Edward Morland Lewis  (1903 -1943)

Edward Morland Lewis was born in Carmarthen in 1902. He trained at St John's Wood School of Art and at the Royal Academy Schools, London where he met Sickert.  Morland Lewis promptly left the academy to work under Sickert as pupil and assistant. In 1930 he became a member of  the London Artists’ Association and exhibited with this group until it disbanded in 1934. He joined the staff of Chelsea College of Art, where his colleagues included Henry Moore, Graham Sutherland and John Piper.

Many of his paintings were based on photographs he took himself. Like Sickert, he tended to paint patchwork areas of colour laid over warm under-painting. He concentrated on the seaside towns of south Wales, Ireland, northern France and Spain. A comparison of one of his photographs with the painting of the same scene reveals how completely he transformed the information from one medium into the language of another. The main composition is faithfully transcribed, but the tonal relationships are slightly exaggerated.

Morland Lewis was only 41 when he died in north Africa in 1943 while on active service as a camouflage officer. His paintings are extremely scarce and the great majority are in public collections, with The National Museum & Galleries of Wales and Carmarthenshire County Museum having especially large holdings, and several in Tate Britain.

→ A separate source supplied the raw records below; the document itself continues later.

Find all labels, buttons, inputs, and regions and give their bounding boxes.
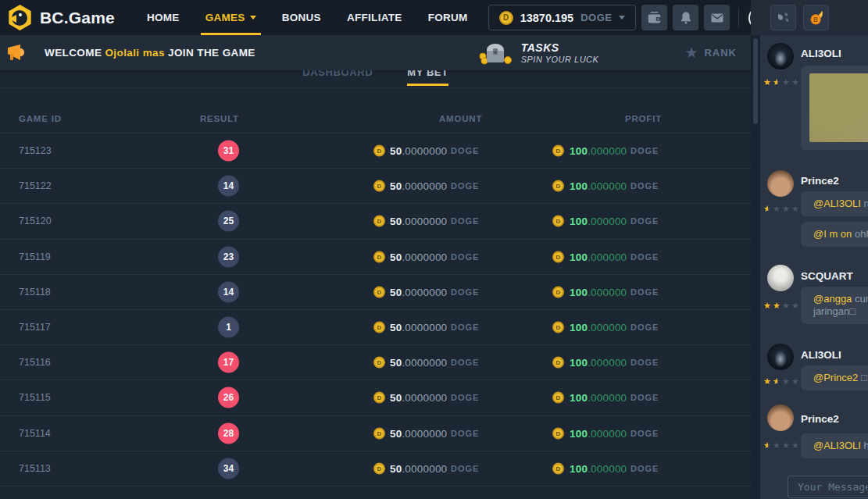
- doge-coin-icon: D: [373, 427, 385, 439]
- nav-item-bonus[interactable]: BONUS: [282, 0, 321, 35]
- chat-message-bubble: @ALI3OLI he: [801, 433, 868, 458]
- rain-button[interactable]: [770, 5, 796, 30]
- doge-coin-icon: D: [373, 216, 385, 227]
- star-icon: [782, 301, 791, 311]
- rank-widget[interactable]: ★ RANK: [684, 45, 737, 60]
- star-icon: [791, 376, 801, 387]
- nav-item-games[interactable]: GAMES: [205, 0, 256, 35]
- avatar[interactable]: [767, 265, 794, 291]
- avatar[interactable]: [767, 344, 794, 370]
- tasks-widget[interactable]: TASKS SPIN YOUR LUCK: [477, 39, 599, 67]
- balance-selector[interactable]: D 13870.195 DOGE: [488, 5, 637, 30]
- result-badge: 23: [218, 246, 239, 267]
- mention[interactable]: @Prince2: [813, 372, 858, 383]
- amount-value: 50.0000000: [390, 145, 447, 157]
- table-row[interactable]: 715119 23 D 50.0000000 DOGE D 100.000000…: [0, 240, 751, 275]
- chevron-down-icon: [619, 16, 625, 20]
- table-row[interactable]: 715116 17 D 50.0000000 DOGE D 100.000000…: [0, 345, 751, 380]
- chat-message-bubble: @angga cunjaringan□: [801, 287, 868, 324]
- table-row[interactable]: 715123 31 D 50.0000000 DOGE D 100.000000…: [0, 134, 751, 169]
- doge-coin-icon: D: [552, 357, 564, 369]
- profit-currency: DOGE: [630, 287, 659, 297]
- logo[interactable]: BC.Game: [7, 5, 115, 30]
- messages-button[interactable]: [704, 5, 730, 30]
- profit-value: 100.000000: [570, 251, 627, 262]
- doge-coin-icon: D: [499, 11, 513, 25]
- result-badge: 25: [218, 211, 239, 232]
- my-bet-table: GAME ID RESULT AMOUNT PROFIT 715123 31 D…: [0, 88, 751, 499]
- doge-coin-icon: D: [552, 251, 564, 262]
- logo-text: BC.Game: [40, 9, 115, 27]
- profit-value: 100.000000: [570, 322, 627, 333]
- chat-message-bubble: @Prince2 □: [801, 365, 868, 390]
- table-body: 715123 31 D 50.0000000 DOGE D 100.000000…: [0, 134, 751, 487]
- mention[interactable]: @angga: [813, 293, 852, 305]
- star-icon: [773, 376, 782, 387]
- game-id-cell: 715113: [19, 463, 51, 474]
- result-badge: 31: [218, 141, 239, 162]
- star-icon: [763, 77, 773, 87]
- profit-value: 100.000000: [570, 286, 627, 298]
- nav-item-forum[interactable]: FORUM: [428, 0, 468, 35]
- star-icon: [773, 440, 782, 451]
- star-icon: [782, 77, 791, 87]
- wallet-button[interactable]: [641, 5, 667, 30]
- table-row[interactable]: 715113 34 D 50.0000000 DOGE D 100.000000…: [0, 451, 751, 487]
- mention[interactable]: @ALI3OLI: [813, 198, 861, 209]
- star-icon: [782, 204, 791, 214]
- avatar[interactable]: [767, 405, 794, 431]
- scrollbar-thumb[interactable]: [753, 38, 758, 124]
- chat-image[interactable]: [809, 73, 868, 142]
- doge-coin-icon: D: [373, 145, 385, 157]
- amount-currency: DOGE: [451, 181, 479, 191]
- doge-coin-icon: D: [552, 427, 564, 439]
- notifications-button[interactable]: [673, 5, 698, 30]
- col-profit: PROFIT: [625, 114, 662, 123]
- avatar[interactable]: [767, 43, 794, 70]
- game-id-cell: 715122: [19, 180, 52, 191]
- table-row[interactable]: 715122 14 D 50.0000000 DOGE D 100.000000…: [0, 169, 751, 204]
- game-id-cell: 715117: [19, 322, 51, 333]
- profit-value: 100.000000: [570, 145, 627, 157]
- table-row[interactable]: 715115 26 D 50.0000000 DOGE D 100.000000…: [0, 380, 751, 415]
- table-row[interactable]: 715118 14 D 50.0000000 DOGE D 100.000000…: [0, 275, 751, 310]
- divider: [738, 9, 739, 27]
- doge-coin-icon: D: [552, 216, 564, 227]
- star-icon: [791, 77, 801, 87]
- doge-coin-icon: D: [552, 180, 564, 192]
- chevron-down-icon: [250, 16, 256, 20]
- svg-text:B: B: [813, 16, 818, 23]
- amount-value: 50.0000000: [390, 392, 447, 404]
- profit-currency: DOGE: [630, 181, 659, 191]
- table-row[interactable]: 715120 25 D 50.0000000 DOGE D 100.000000…: [0, 204, 751, 239]
- coin-drop-button[interactable]: B: [803, 5, 829, 30]
- result-badge: 17: [218, 352, 239, 373]
- chat-message-bubble: @ALI3OLI ni: [801, 191, 868, 216]
- chat-message-bubble: @I m on ohh: [801, 222, 868, 247]
- profit-value: 100.000000: [570, 180, 627, 192]
- game-id-cell: 715115: [19, 392, 51, 403]
- table-row[interactable]: 715117 1 D 50.0000000 DOGE D 100.000000 …: [0, 310, 751, 345]
- amount-value: 50.0000000: [390, 357, 447, 369]
- main-nav: HOME GAMES BONUS AFFILIATE FORUM: [147, 0, 468, 35]
- doge-coin-icon: D: [373, 251, 385, 262]
- chat-message-input[interactable]: [788, 476, 868, 498]
- game-id-cell: 715118: [19, 287, 51, 298]
- table-header: GAME ID RESULT AMOUNT PROFIT: [0, 88, 751, 134]
- doge-coin-icon: D: [552, 145, 564, 157]
- profit-value: 100.000000: [570, 462, 627, 474]
- star-icon: [791, 301, 801, 311]
- table-row[interactable]: 715114 28 D 50.0000000 DOGE D 100.000000…: [0, 416, 751, 451]
- chat-scrollbar[interactable]: [751, 35, 760, 499]
- mention[interactable]: @ALI3OLI: [813, 440, 861, 451]
- star-icon: [763, 440, 773, 451]
- mention[interactable]: @I m on: [813, 228, 852, 240]
- star-icon: [773, 204, 782, 214]
- star-icon: [763, 376, 773, 387]
- nav-item-home[interactable]: HOME: [147, 0, 180, 35]
- avatar[interactable]: [767, 170, 794, 197]
- megaphone-icon: [6, 43, 30, 63]
- game-id-cell: 715123: [19, 145, 52, 156]
- amount-currency: DOGE: [451, 252, 479, 262]
- nav-item-affiliate[interactable]: AFFILIATE: [347, 0, 402, 35]
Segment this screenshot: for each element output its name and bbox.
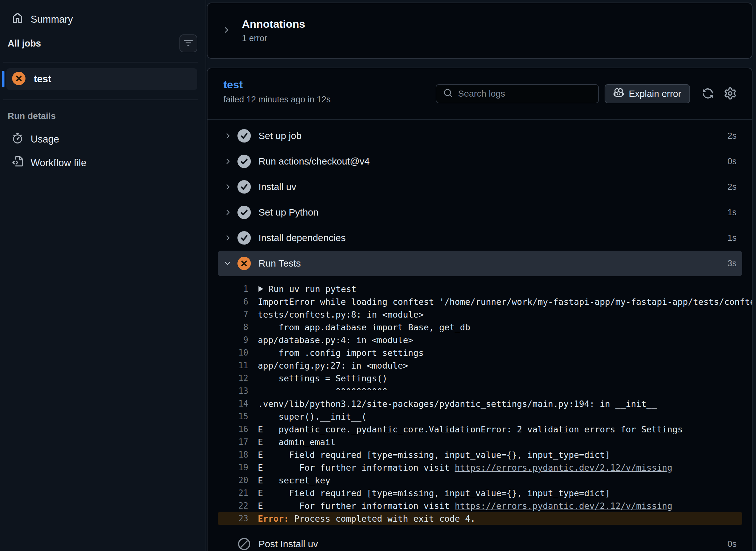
explain-error-button[interactable]: Explain error <box>605 84 690 103</box>
log-line: 21 E Field required [type=missing, input… <box>218 487 742 499</box>
log-line-number[interactable]: 7 <box>218 310 248 319</box>
log-line-text: E Field required [type=missing, input_va… <box>258 450 610 460</box>
annotations-title: Annotations <box>242 18 305 30</box>
sidebar-divider <box>3 62 198 62</box>
log-line-text: E secret_key <box>258 475 331 485</box>
log-line-number[interactable]: 22 <box>218 501 248 511</box>
log-output: 1 Run uv run pytest 6 ImportError while … <box>218 283 742 525</box>
step-post-install-uv[interactable]: Post Install uv 0s <box>218 531 742 551</box>
sidebar-item-workflow-file[interactable]: Workflow file <box>12 156 206 170</box>
success-icon <box>237 206 251 219</box>
sidebar-job-test[interactable]: test <box>6 68 197 90</box>
log-line-number[interactable]: 11 <box>218 361 248 370</box>
step-name: Set up job <box>258 130 302 141</box>
job-title-link[interactable]: test <box>223 78 331 91</box>
step-run-actions-checkout-v4[interactable]: Run actions/checkout@v4 0s <box>218 149 742 174</box>
step-run-tests[interactable]: Run Tests 3s <box>218 250 742 276</box>
search-input[interactable] <box>458 89 598 99</box>
step-duration: 1s <box>727 233 737 243</box>
file-code-icon <box>12 156 23 170</box>
step-name: Run Tests <box>258 258 301 269</box>
log-line: 13 ^^^^^^^^^^ <box>218 385 742 397</box>
gear-icon <box>724 87 736 100</box>
explain-error-label: Explain error <box>629 89 681 99</box>
refresh-icon <box>702 88 714 100</box>
log-line-number[interactable]: 15 <box>218 412 248 421</box>
log-line: 8 from app.database import Base, get_db <box>218 321 742 334</box>
log-line-number[interactable]: 14 <box>218 399 248 409</box>
log-line: 23 Error: Process completed with exit co… <box>218 512 742 525</box>
log-line-text: settings = Settings() <box>258 373 387 383</box>
chevron-right-icon <box>223 183 232 191</box>
log-line: 10 from .config import settings <box>218 346 742 359</box>
filter-jobs-button[interactable] <box>179 34 197 52</box>
log-line: 22 E For further information visit https… <box>218 499 742 512</box>
log-link[interactable]: https://errors.pydantic.dev/2.12/v/missi… <box>455 501 672 511</box>
success-icon <box>237 155 251 168</box>
log-line-number[interactable]: 9 <box>218 335 248 345</box>
step-name: Install dependencies <box>258 232 346 243</box>
main-content: Annotations 1 error test failed 12 minut… <box>207 0 756 551</box>
stopwatch-icon <box>12 133 23 146</box>
success-icon <box>237 129 251 142</box>
log-line-number[interactable]: 8 <box>218 323 248 332</box>
chevron-right-icon <box>223 208 232 216</box>
log-line-text: from app.database import Base, get_db <box>258 323 470 332</box>
step-set-up-job[interactable]: Set up job 2s <box>218 123 742 149</box>
log-line-text: ImportError while loading conftest '/hom… <box>258 297 752 307</box>
log-line-number[interactable]: 23 <box>218 514 248 523</box>
log-line-number[interactable]: 18 <box>218 450 248 460</box>
log-line: 17 E admin_email <box>218 436 742 448</box>
sidebar-job-name: test <box>34 73 51 85</box>
log-line-number[interactable]: 19 <box>218 463 248 472</box>
step-set-up-python[interactable]: Set up Python 1s <box>218 199 742 225</box>
success-icon <box>237 231 251 244</box>
log-line-number[interactable]: 13 <box>218 386 248 396</box>
annotations-header: Annotations 1 error <box>242 18 305 43</box>
chevron-down-icon <box>223 259 232 267</box>
header-divider <box>207 119 752 120</box>
success-icon <box>237 180 251 193</box>
step-duration: 0s <box>727 156 737 166</box>
refresh-logs-button[interactable] <box>699 85 717 103</box>
log-line-text: Run uv run pytest <box>258 284 356 294</box>
sidebar-item-usage[interactable]: Usage <box>12 133 206 146</box>
step-name: Set up Python <box>258 207 318 218</box>
log-line-text: tests/conftest.py:8: in <module> <box>258 310 424 320</box>
log-line-number[interactable]: 6 <box>218 297 248 307</box>
log-settings-button[interactable] <box>721 85 739 103</box>
log-line-text: from .config import settings <box>258 348 424 358</box>
step-install-uv[interactable]: Install uv 2s <box>218 174 742 199</box>
log-line-number[interactable]: 10 <box>218 348 248 358</box>
search-logs-box[interactable] <box>436 84 599 103</box>
log-toolbar: Explain error <box>436 84 744 103</box>
log-line-text: app/database.py:4: in <module> <box>258 335 413 345</box>
log-line-text: super().__init__( <box>258 412 367 422</box>
log-line-number[interactable]: 1 <box>218 284 248 294</box>
log-line-number[interactable]: 12 <box>218 373 248 383</box>
log-line-number[interactable]: 16 <box>218 424 248 434</box>
step-name: Run actions/checkout@v4 <box>258 156 370 167</box>
log-line-number[interactable]: 21 <box>218 488 248 498</box>
log-line-text: E Field required [type=missing, input_va… <box>258 488 610 498</box>
log-line-text: .venv/lib/python3.12/site-packages/pydan… <box>258 399 657 409</box>
log-link[interactable]: https://errors.pydantic.dev/2.12/v/missi… <box>455 463 672 473</box>
sidebar-item-summary[interactable]: Summary <box>12 13 206 26</box>
log-line-text: E admin_email <box>258 437 336 447</box>
step-duration: 2s <box>727 131 737 141</box>
chevron-right-icon <box>222 25 230 36</box>
step-install-dependencies[interactable]: Install dependencies 1s <box>218 225 742 250</box>
disclosure-triangle-icon[interactable] <box>258 286 263 292</box>
annotations-panel[interactable]: Annotations 1 error <box>207 3 752 59</box>
run-details-label: Run details <box>8 111 206 121</box>
steps-list-after: Post Install uv 0s <box>218 531 742 551</box>
log-line: 14 .venv/lib/python3.12/site-packages/py… <box>218 397 742 410</box>
job-header: test failed 12 minutes ago in 12s <box>223 78 331 105</box>
log-line-number[interactable]: 20 <box>218 475 248 485</box>
job-status-line: failed 12 minutes ago in 12s <box>223 95 331 105</box>
log-line-text: E pydantic_core._pydantic_core.Validatio… <box>258 424 683 434</box>
step-duration: 0s <box>727 539 737 549</box>
log-line-number[interactable]: 17 <box>218 437 248 447</box>
search-icon <box>443 88 453 99</box>
annotations-error-count: 1 error <box>242 33 305 43</box>
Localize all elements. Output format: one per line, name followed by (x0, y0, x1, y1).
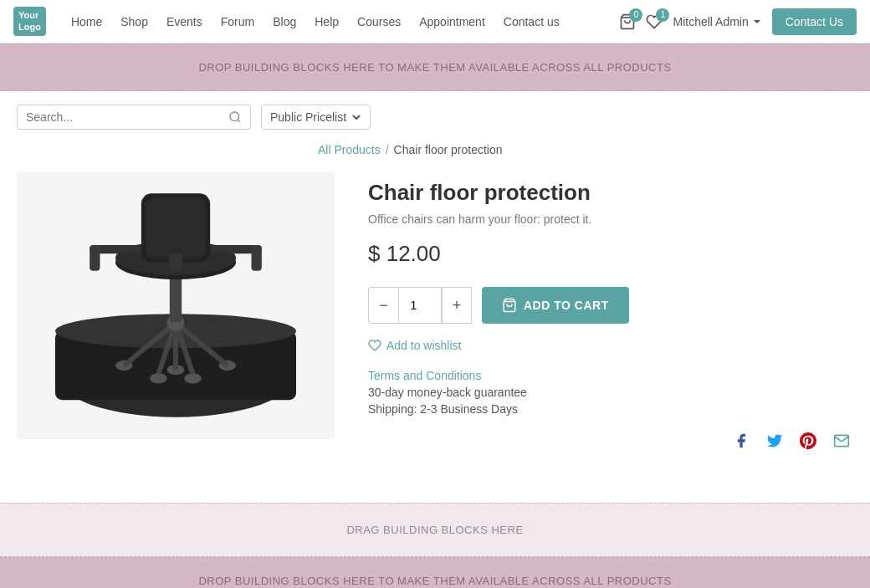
quantity-input[interactable] (398, 287, 442, 324)
breadcrumb-all-products[interactable]: All Products (318, 143, 381, 156)
contact-us-button[interactable]: Contact Us (772, 8, 857, 35)
terms-link[interactable]: Terms and Conditions (368, 369, 853, 382)
bottom-banner-text: DROP BUILDING BLOCKS HERE TO MAKE THEM A… (198, 575, 671, 587)
bottom-banner: DROP BUILDING BLOCKS HERE TO MAKE THEM A… (0, 557, 870, 588)
product-image (17, 171, 335, 439)
nav-blog[interactable]: Blog (264, 10, 304, 33)
facebook-share-icon[interactable] (729, 429, 753, 453)
shipping-text: Shipping: 2-3 Business Days (368, 402, 853, 416)
nav-help[interactable]: Help (306, 10, 347, 33)
navbar: Your Logo Home Shop Events Forum Blog He… (0, 0, 870, 43)
search-wrapper[interactable] (17, 105, 251, 130)
top-banner-text: DROP BUILDING BLOCKS HERE TO MAKE THEM A… (198, 61, 671, 74)
nav-home[interactable]: Home (63, 10, 110, 33)
pricelist-chevron-icon (351, 112, 361, 122)
cart-icon-container[interactable]: 0 (619, 13, 636, 30)
search-input[interactable] (26, 110, 228, 124)
svg-rect-21 (146, 197, 206, 258)
nav-appointment[interactable]: Appointment (411, 10, 494, 33)
nav-contact-us[interactable]: Contact us (495, 10, 568, 33)
logo[interactable]: Your Logo (13, 7, 46, 35)
svg-point-1 (230, 112, 239, 121)
search-button[interactable] (228, 110, 242, 124)
svg-point-9 (184, 373, 202, 383)
drag-middle-text: DRAG BUILDING BLOCKS HERE (346, 524, 523, 536)
user-dropdown[interactable]: Mitchell Admin (673, 15, 761, 28)
heart-wishlist-icon (368, 339, 381, 352)
chevron-down-icon (752, 17, 762, 27)
logo-box: Your Logo (13, 7, 46, 35)
email-share-icon[interactable] (830, 429, 853, 453)
product-detail: Chair floor protection Office chairs can… (368, 171, 853, 453)
nav-right: 0 1 Mitchell Admin Contact Us (619, 8, 857, 35)
product-subtitle: Office chairs can harm your floor: prote… (368, 212, 853, 226)
svg-rect-22 (169, 253, 182, 271)
pricelist-label: Public Pricelist (270, 110, 346, 124)
social-row (368, 429, 853, 453)
add-to-cart-label: ADD TO CART (524, 299, 609, 312)
logo-line2: Logo (18, 22, 41, 33)
wishlist-badge: 1 (656, 8, 669, 22)
add-to-cart-button[interactable]: ADD TO CART (482, 287, 629, 324)
svg-rect-25 (90, 245, 100, 271)
nav-events[interactable]: Events (158, 10, 211, 33)
quantity-increase-button[interactable]: + (442, 287, 472, 324)
product-illustration (33, 185, 319, 426)
twitter-share-icon[interactable] (763, 429, 786, 453)
svg-line-2 (238, 120, 240, 122)
svg-point-8 (150, 373, 167, 383)
cart-row: − + ADD TO CART (368, 287, 853, 324)
guarantee-text: 30-day money-back guarantee (368, 386, 853, 399)
pricelist-dropdown[interactable]: Public Pricelist (261, 105, 371, 130)
svg-rect-26 (252, 245, 262, 271)
cart-badge: 0 (629, 8, 642, 22)
wishlist-icon-container[interactable]: 1 (646, 13, 663, 30)
product-image-box (17, 171, 335, 439)
nav-links: Home Shop Events Forum Blog Help Courses… (63, 10, 617, 33)
nav-courses[interactable]: Courses (349, 10, 409, 33)
wishlist-label: Add to wishlist (386, 339, 461, 352)
cart-add-icon (502, 298, 517, 313)
product-title: Chair floor protection (368, 180, 853, 206)
drag-middle-banner: DRAG BUILDING BLOCKS HERE (0, 503, 870, 557)
logo-line1: Your (18, 10, 41, 21)
quantity-decrease-button[interactable]: − (368, 287, 398, 324)
product-area: Chair floor protection Office chairs can… (0, 163, 870, 486)
wishlist-row[interactable]: Add to wishlist (368, 339, 853, 352)
product-price: $ 12.00 (368, 241, 853, 267)
nav-shop[interactable]: Shop (112, 10, 156, 33)
breadcrumb-separator: / (386, 143, 389, 156)
search-icon (228, 110, 242, 124)
pinterest-share-icon[interactable] (796, 429, 820, 453)
nav-forum[interactable]: Forum (212, 10, 263, 33)
breadcrumb: All Products / Chair floor protection (0, 143, 870, 163)
top-banner: DROP BUILDING BLOCKS HERE TO MAKE THEM A… (0, 43, 870, 91)
user-name: Mitchell Admin (673, 15, 748, 28)
breadcrumb-current: Chair floor protection (394, 143, 503, 156)
search-bar-row: Public Pricelist (0, 91, 870, 143)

National Museum and Galleries of Wales, National Library of Wales, Tate Britain, Carmarthenshire County Museum, Glynn Vivian Gallery – Swansea, Manchester Art Gallery, Aberdeen Art Gallery & Museum, Government Art Collection, Pallant House Gallery, Cyfarthfa Castle Museum & Gallery,  Newport Museum & Art Gallery, Oriel Mon, Wadham College – Oxford University, Bushey Museum & Art Gallery, Parc Howard Museum & Art Gallery, The Royal Society.